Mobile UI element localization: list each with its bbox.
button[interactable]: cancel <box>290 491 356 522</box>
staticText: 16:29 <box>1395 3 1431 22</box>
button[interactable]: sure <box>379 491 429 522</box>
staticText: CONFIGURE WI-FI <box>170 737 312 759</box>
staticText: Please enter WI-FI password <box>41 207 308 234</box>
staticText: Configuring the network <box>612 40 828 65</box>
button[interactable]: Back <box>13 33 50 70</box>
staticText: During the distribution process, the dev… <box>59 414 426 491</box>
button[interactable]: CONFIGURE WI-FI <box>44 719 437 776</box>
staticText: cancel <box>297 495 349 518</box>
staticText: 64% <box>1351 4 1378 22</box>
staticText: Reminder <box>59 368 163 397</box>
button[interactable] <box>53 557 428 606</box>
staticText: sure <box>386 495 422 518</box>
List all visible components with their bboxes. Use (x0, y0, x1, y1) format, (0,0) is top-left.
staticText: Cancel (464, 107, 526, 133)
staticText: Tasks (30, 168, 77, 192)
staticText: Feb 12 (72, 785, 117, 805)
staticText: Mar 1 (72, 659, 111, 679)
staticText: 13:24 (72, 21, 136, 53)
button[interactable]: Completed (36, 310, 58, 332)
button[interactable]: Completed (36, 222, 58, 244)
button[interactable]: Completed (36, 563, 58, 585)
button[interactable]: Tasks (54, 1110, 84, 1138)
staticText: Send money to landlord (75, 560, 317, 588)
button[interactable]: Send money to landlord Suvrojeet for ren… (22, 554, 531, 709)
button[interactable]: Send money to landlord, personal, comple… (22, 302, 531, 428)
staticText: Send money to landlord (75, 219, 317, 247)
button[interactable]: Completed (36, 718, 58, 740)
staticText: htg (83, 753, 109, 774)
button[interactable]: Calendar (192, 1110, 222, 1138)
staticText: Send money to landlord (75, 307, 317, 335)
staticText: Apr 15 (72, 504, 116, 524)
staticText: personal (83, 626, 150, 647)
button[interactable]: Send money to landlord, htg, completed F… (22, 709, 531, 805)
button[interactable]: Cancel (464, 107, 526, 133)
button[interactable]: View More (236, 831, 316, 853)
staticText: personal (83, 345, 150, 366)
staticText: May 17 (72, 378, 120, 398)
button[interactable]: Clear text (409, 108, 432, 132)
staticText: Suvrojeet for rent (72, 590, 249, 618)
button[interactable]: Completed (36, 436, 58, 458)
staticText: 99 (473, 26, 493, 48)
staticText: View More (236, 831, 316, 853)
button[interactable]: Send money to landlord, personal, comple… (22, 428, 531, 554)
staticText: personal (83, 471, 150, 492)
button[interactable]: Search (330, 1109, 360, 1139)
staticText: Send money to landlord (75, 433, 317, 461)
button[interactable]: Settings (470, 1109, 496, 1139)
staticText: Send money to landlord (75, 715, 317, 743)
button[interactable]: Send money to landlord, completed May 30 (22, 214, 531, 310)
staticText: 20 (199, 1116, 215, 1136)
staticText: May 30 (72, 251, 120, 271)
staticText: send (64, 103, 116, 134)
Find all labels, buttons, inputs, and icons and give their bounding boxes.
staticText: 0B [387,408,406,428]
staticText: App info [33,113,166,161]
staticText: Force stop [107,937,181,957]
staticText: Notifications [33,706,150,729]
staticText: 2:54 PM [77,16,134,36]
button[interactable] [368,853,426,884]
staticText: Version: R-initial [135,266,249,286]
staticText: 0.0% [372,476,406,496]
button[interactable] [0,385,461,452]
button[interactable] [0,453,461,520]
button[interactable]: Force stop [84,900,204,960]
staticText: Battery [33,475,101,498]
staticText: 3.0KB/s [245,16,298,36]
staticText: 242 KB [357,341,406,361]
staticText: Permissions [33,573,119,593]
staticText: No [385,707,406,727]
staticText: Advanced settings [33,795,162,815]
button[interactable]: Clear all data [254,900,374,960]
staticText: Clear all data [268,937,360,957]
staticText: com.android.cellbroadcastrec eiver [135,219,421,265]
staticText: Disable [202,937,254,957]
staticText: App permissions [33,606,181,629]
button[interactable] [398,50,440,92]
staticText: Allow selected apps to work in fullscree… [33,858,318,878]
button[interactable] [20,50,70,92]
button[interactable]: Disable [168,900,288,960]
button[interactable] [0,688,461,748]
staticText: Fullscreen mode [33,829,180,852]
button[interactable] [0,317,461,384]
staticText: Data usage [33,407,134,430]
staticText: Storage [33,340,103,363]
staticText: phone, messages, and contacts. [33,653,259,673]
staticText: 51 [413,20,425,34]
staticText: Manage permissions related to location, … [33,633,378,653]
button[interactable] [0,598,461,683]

───

> **Your goal**: In the entries above, which lines hold the string "money"? Report all of them.

> **Solution for this task**:
staticText: Send money to landlord (75, 560, 317, 588)
button[interactable]: Send money to landlord Suvrojeet for ren… (22, 554, 531, 709)
button[interactable]: Send money to landlord, personal, comple… (22, 302, 531, 428)
staticText: Send money to landlord (75, 219, 317, 247)
staticText: Send money to landlord (75, 307, 317, 335)
button[interactable]: Send money to landlord, htg, completed F… (22, 709, 531, 805)
button[interactable]: Send money to landlord, personal, comple… (22, 428, 531, 554)
staticText: Send money to landlord (75, 433, 317, 461)
staticText: Send money to landlord (75, 715, 317, 743)
button[interactable]: Send money to landlord, completed May 30 (22, 214, 531, 310)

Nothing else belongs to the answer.